Figure 9. Histological examination of hematoxylin-eosin (H&E; left panel) and Masson’s trichrome (right panel) stained diabetic wound tissues treated with the ointment base for Ya-Samarn-Phlae tulle-gras dressings (YaSP; (A), a vehicle (B), Solcoseryl® ointment (a reference product; (C), along with normal tissue (D) on the 11th day. In the left panels, the white and black arrows and arrowheads indicate the amounts of collagen, fibroblasts, and a small number of inflammatory cells. In the right panels, the dark blue area represents the amount of collagen (Magnification ×40; scale bars: 100 µm).

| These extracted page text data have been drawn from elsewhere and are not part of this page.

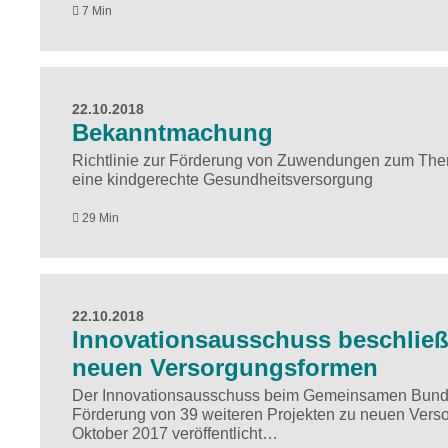
7 Min
22.10.2018
Bekanntmachung
Richtlinie zur Förderung von Zuwendungen zum Them
eine kindgerechte Gesundheitsversorgung
29 Min
22.10.2018
Innovationsausschuss beschließ
neuen Versorgungsformen
Der Innovationsausschuss beim Gemeinsamen Bundesa
Förderung von 39 weiteren Projekten zu neuen Vers
Oktober 2017 veröffentlicht…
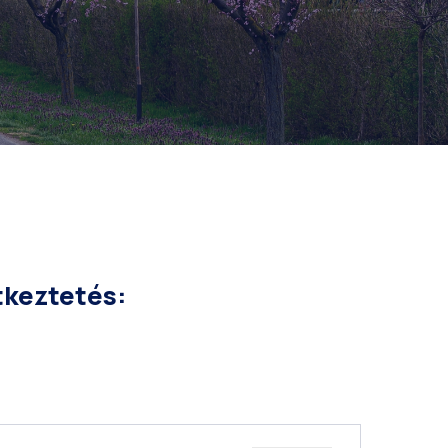
tkeztetés:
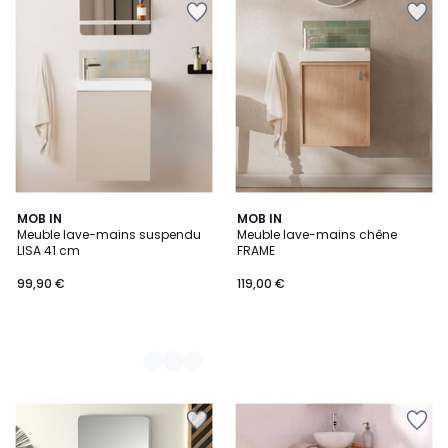
8
MOB IN
MOB IN
Meuble lave-mains suspendu
Meuble lave-mains chêne
Couleurs
LISA 41 cm
FRAME
99,90 €
119,00 €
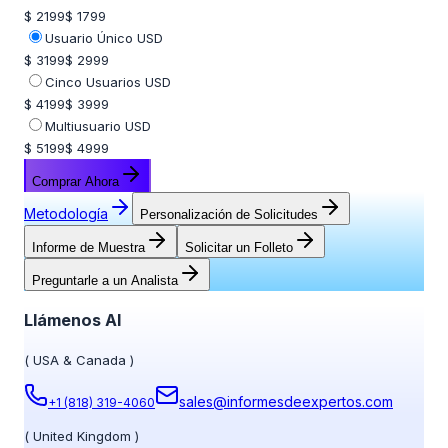
$ 2199
$ 1799
Usuario Único USD
$ 3199
$ 2999
Cinco Usuarios USD
$ 4199
$ 3999
Multiusuario USD
$ 5199
$ 4999
Comprar Ahora
Metodología
Personalización de Solicitudes
Informe de Muestra
Solicitar un Folleto
Preguntarle a un Analista
Llámenos Al
(
USA & Canada
)
sales@informesdeexpertos.com
+1 (818) 319-4060
(
United Kingdom
)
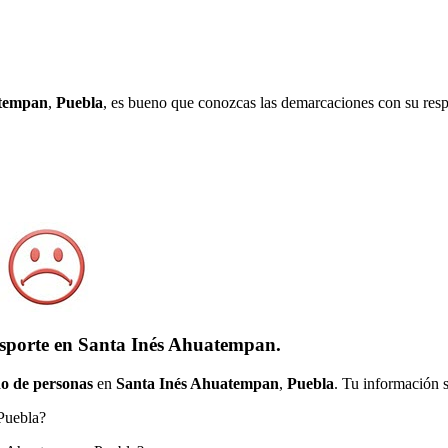
atempan
,
Puebla
, es bueno que conozcas las demarcaciones con su resp
nsporte en Santa Inés Ahuatempan.
o de personas
en
Santa Inés Ahuatempan
,
Puebla
. Tu información s
 Puebla?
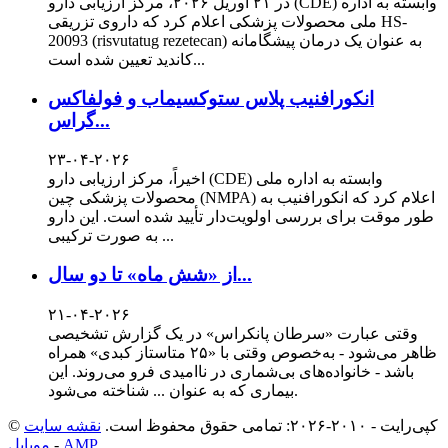
در ۲۱ آوریل ۲۰۲۶، مرکز ارزیابی دارو (CDE) وابسته به اداره
ملی محصولات پزشکی اعلام کرد که داروی تزریقی HS-
20093 (risvutatug rezetecan) به عنوان یک درمان پیشگامانه
کاندید تعیین شده است...
انکورافنیب پلاس ستوکسیماب و فولفاکس
گراس...
۲۳-۰۴-۲۰۲۶
اخیراً، مرکز ارزیابی دارو (CDE) وابسته به اداره ملی
محصولات پزشکی چین (NMPA) اعلام کرد که انکورافنیب به
طور موقت برای بررسی اولویت‌دار تأیید شده است. این دارو
به صورت ترکیبی ...
از «شش ماه» تا دو سال...
۲۱-۰۴-۲۰۲۶
وقتی عبارت «سرطان پانکراس» در یک گزارش تشخیصی
ظاهر می‌شود - به‌خصوص وقتی با «۲۵ متاستاز کبدی» همراه
باشد - خانواده‌های بی‌شماری در ناامیدی فرو می‌روند. این
بیماری که به عنوان ... شناخته می‌شود.
© کپی‌رایت - ۲۰۱۰-۲۰۲۶: تمامی حقوق محفوظ است.
نقشه سایت
موبایل AMP
-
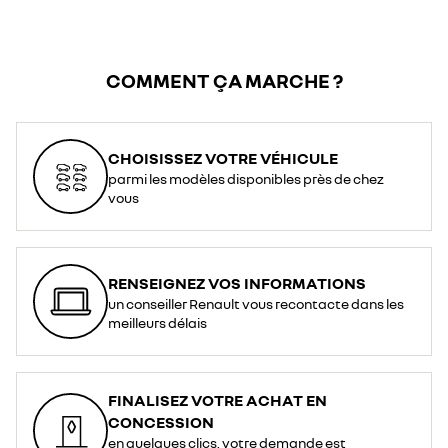
COMMENT ÇA MARCHE ?
CHOISISSEZ VOTRE VÉHICULE
parmi les modèles disponibles près de chez
vous
RENSEIGNEZ VOS INFORMATIONS
un conseiller Renault vous recontacte dans les
meilleurs délais
FINALISEZ VOTRE ACHAT EN
CONCESSION
en quelques clics, votre demande est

In summary, as depicted in Figure 10, The results demonstrate that YaSP possesses significant anti-inflammatory and wound-healing properties in both non-diabetic and diabetic models. Its ability to reduce oxidative stress, enhance collagen synthesis, and stimulate angiogenesis positions it as a promising alternative for managing chronic wounds, particularly in diabetic patients. Future studies should focus on optimizing storage stability and further elucidating its molecular mechanisms of action.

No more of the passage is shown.